═══ Listed entries ═══
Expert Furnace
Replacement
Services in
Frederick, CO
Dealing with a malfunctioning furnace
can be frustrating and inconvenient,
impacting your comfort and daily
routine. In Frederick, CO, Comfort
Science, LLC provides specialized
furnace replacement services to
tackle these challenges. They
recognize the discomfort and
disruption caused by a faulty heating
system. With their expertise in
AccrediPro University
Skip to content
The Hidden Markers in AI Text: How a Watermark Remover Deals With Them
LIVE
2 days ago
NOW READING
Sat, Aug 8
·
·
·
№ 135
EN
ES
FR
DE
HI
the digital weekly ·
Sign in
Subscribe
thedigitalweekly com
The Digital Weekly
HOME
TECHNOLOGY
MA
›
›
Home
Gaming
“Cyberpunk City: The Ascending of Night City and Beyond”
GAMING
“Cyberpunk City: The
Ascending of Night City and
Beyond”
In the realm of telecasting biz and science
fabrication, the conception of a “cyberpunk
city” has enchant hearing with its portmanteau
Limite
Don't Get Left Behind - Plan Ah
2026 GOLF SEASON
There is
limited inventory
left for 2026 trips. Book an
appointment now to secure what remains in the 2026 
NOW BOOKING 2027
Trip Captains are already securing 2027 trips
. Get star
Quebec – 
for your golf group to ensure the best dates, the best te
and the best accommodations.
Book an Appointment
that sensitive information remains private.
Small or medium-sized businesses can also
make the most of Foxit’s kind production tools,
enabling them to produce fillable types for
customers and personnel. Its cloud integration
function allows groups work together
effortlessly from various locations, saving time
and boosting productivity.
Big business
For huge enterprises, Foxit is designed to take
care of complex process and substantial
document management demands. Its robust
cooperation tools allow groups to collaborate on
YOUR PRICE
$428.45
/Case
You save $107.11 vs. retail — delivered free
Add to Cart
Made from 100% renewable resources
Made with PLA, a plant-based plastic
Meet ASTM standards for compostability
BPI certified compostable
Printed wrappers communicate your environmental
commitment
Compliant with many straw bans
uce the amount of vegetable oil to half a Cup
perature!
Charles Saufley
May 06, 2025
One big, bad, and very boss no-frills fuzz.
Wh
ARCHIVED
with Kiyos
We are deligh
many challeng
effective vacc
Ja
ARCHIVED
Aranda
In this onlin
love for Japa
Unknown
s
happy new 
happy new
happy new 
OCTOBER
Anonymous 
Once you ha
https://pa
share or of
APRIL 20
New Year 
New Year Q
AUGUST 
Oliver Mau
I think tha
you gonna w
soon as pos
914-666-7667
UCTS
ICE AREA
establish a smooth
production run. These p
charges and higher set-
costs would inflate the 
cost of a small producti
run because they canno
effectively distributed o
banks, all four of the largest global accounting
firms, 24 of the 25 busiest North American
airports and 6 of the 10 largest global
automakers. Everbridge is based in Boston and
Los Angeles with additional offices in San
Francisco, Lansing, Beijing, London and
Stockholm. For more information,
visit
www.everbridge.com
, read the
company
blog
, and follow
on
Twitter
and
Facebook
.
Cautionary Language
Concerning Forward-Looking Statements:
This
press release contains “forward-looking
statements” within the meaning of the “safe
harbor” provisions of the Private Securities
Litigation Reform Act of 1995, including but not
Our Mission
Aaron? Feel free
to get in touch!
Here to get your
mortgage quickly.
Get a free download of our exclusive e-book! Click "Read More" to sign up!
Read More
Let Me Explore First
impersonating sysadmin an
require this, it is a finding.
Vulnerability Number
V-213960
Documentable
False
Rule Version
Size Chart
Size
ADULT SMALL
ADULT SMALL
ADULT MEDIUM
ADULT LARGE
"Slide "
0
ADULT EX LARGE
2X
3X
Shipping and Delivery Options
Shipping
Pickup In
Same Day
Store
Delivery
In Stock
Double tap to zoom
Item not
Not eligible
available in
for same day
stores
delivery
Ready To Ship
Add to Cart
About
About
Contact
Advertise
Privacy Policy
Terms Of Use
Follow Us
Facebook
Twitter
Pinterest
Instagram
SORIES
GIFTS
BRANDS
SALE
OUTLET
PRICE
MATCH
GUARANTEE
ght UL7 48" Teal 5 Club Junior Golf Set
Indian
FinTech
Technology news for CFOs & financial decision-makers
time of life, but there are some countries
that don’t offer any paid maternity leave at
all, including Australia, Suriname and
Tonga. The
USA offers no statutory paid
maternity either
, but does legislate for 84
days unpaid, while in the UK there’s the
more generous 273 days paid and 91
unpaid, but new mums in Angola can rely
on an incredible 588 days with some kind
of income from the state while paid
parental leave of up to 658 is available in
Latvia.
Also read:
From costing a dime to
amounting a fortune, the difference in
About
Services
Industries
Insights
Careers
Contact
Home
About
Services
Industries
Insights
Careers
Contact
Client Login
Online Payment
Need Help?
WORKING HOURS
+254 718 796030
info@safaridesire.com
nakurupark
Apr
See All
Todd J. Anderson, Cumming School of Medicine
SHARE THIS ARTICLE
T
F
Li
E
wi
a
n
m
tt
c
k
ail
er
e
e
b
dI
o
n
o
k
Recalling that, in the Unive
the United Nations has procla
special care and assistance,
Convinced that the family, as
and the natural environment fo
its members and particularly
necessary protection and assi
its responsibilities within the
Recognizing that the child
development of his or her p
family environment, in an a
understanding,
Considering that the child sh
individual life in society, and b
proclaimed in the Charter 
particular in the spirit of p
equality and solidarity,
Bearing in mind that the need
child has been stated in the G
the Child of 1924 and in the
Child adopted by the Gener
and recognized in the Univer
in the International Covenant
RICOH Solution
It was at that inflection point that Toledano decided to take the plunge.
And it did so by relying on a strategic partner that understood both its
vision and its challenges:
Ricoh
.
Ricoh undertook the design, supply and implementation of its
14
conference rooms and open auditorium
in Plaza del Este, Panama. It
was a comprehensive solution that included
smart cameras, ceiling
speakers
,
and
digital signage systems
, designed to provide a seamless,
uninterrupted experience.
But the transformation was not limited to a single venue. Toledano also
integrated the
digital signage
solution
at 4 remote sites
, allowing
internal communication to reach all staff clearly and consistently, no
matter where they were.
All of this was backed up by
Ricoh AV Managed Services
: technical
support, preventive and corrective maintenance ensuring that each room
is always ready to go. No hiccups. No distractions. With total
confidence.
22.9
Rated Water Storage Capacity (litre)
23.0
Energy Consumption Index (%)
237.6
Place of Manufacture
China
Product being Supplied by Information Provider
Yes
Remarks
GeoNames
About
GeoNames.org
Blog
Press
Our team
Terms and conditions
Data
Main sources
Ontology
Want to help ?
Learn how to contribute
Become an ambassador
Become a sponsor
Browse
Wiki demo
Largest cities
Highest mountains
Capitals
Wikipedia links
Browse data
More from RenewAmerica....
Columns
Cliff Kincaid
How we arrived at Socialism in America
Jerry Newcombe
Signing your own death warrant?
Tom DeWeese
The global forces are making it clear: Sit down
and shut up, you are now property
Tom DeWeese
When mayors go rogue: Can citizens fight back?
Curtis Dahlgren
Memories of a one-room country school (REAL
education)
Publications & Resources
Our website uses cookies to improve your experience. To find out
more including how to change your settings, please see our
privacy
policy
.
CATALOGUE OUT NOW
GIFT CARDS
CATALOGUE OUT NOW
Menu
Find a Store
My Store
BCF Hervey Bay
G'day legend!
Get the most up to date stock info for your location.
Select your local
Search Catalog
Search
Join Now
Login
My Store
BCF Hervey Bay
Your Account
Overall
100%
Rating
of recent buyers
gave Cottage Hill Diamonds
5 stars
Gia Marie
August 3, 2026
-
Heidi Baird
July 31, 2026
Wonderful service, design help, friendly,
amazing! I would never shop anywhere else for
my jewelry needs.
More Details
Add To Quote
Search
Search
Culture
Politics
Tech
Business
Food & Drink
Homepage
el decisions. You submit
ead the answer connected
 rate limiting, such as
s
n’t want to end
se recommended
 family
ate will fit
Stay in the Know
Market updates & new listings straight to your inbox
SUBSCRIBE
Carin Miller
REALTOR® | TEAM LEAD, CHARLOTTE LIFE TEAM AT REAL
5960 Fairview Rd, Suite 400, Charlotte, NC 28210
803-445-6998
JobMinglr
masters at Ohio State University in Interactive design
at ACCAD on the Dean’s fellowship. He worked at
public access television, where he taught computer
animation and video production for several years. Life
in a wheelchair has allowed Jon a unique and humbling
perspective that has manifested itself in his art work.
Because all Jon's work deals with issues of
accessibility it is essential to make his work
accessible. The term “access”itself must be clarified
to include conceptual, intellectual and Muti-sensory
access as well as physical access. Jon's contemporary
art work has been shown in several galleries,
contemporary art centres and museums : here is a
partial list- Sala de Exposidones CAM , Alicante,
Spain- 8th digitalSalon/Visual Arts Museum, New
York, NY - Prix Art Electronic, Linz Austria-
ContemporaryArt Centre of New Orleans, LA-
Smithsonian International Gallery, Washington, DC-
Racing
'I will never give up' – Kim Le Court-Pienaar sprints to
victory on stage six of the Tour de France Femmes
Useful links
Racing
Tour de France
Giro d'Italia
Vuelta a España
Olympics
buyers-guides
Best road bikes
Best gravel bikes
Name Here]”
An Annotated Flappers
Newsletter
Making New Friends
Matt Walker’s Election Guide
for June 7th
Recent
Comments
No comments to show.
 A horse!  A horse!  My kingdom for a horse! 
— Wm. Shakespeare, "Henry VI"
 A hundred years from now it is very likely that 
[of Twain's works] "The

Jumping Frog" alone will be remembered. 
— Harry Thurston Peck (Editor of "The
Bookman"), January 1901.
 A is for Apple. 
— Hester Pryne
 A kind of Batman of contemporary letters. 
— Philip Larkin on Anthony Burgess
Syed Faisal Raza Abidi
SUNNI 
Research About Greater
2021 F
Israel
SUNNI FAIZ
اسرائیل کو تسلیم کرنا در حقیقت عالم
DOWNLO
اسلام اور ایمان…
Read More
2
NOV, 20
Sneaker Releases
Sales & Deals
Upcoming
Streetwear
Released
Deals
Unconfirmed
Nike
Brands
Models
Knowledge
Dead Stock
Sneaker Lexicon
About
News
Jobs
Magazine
═══
Find the number of lines in the records that contain "free", and write that number only.

*Answer box:*
3